♥ Saturday, May 23, 2009

Hohohohohoho, I am Santaclaus.
I am going to give you presents.
Or not.
Hohohohohoho, admire my evil Santaclaus laughter.
Hohohohohoho, I love you, Ruby Wax.
Dear Ruby Wax, I, Santaclaus, am going to give you a very special present.
A tool belt, but not just a tool belt, nooooooo, the tool belt is carrying a very special tool.
A shrinkage lasergun. When you point it at someone, that person will shrink to the size where he or she fits in your tool belt so you can store precious persons to you around your hip. How do you like that, Ruby Wax?
This piece of nonsense is dedicated to my boredom and procrastination. Take that, Ruby Wax!
To be honest I barely know anything about Ruby Wax, but I just asked my friend to name a random person.

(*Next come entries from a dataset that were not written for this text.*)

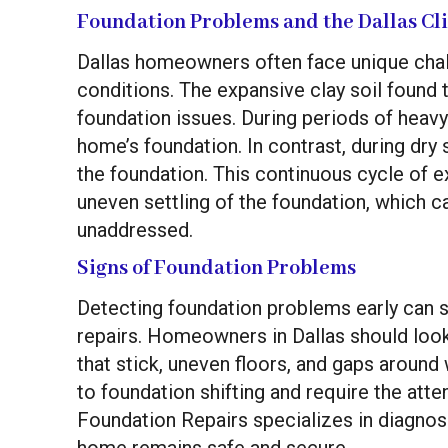
Foundation Problems and the Dallas Cl
Dallas homeowners often face unique chall
conditions. The expansive clay soil found 
foundation issues. During periods of heavy 
home’s foundation. In contrast, during dry 
the foundation. This continuous cycle of 
uneven settling of the foundation, which can
unaddressed.
Signs of Foundation Problems
Detecting foundation problems early can
repairs. Homeowners in Dallas should look 
that stick, uneven floors, and gaps arou
to foundation shifting and require the atten
Foundation Repairs specializes in diagnos
home remains safe and secure.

So no offence is meant to Ruby Wax at all.

Anyway, imagine Skipper (the leader of the penguins from the movie "Madagascar") applying for Hogwarts, and having to put the sorting hat on his head.
Imagine that he is placed in Slytherin, but he wants to be in Gryffindor, as expected from him he will do anything to be placed in Gryffindor.
Would he:
A. Kidnap the sorting head together with his penguin friends and only release it if he places him in Gryffindor
B. Sneak into a bedroom of Gryffindor, and settle himself there
C. Knock Harry Potter down and dress up as Harry for the rest of his life on Hogwarts
D. Make the schoolstaff believe that the hat was a fake one and make them place Skipper in Gryffindor
E. Something else (see comment)
Please tell me which option you think he would chose (tell me your choise in a nice and loving comment!)

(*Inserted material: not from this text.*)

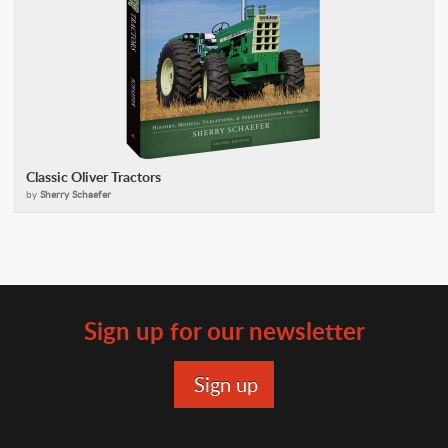
Classic Oliver Tractors
by
Sherry Schaefer
Sign up for our newsletter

I am watching something on tv about Belgian people who are being sent to some tribes in Afrika which still live like some prehistorical people... or something like that. And apart from the funny Belgian accent, it is also very funny.. -no wait. It's not funny, just gross- That if there is too few water the people wash themselves with their own urine, if a woman is in her period she isnt allowed to come outside of the 'menstruation hut', if someone has a stomachache they will kill a (poor) goat and put the warm intestines on the face of the suffering person. They believe that putting warm intestines of a goat on the face will stop the stomachache. Eew.
Yes, I am still bored.

Anyway, lets tell you about the television thing.
First of all, its not really television... but I will just call it like that to make it easier for you to understand. Because in fact they have a kind of contact lenses. They watch 'television' on those things. Also those hologram things are barely used on Issin. As Shuyesh said: "They are prehistorical", at least I was able to find someone who exaggerates more than I do through all this. It's a miracle. But yeah, we received a lot of comments on the tv show, and most of them were very, very positive. And now the scientist people are reconsidering. To be able to do this they will have to make the security better and make sure nobody can go to earth without permission. "Issin people cannot just go to earth because they are interested in earth, they must realize that". Oh, lately Sythle is spending more time at my home than his own home. His dad is angry at him. He didnt want Sythle to make this idea public. Through this more people on Issin might fall in love with earthlings and the people on Issin might get angry at him for forbidding his son to be in love with one.
We have a lot of fun with the three of us, but its not interesting enough to talk about on my blog.
Becaaaaaauuuuzzzz probably I'm just boring all of you with alien-parts. I love them so get over it.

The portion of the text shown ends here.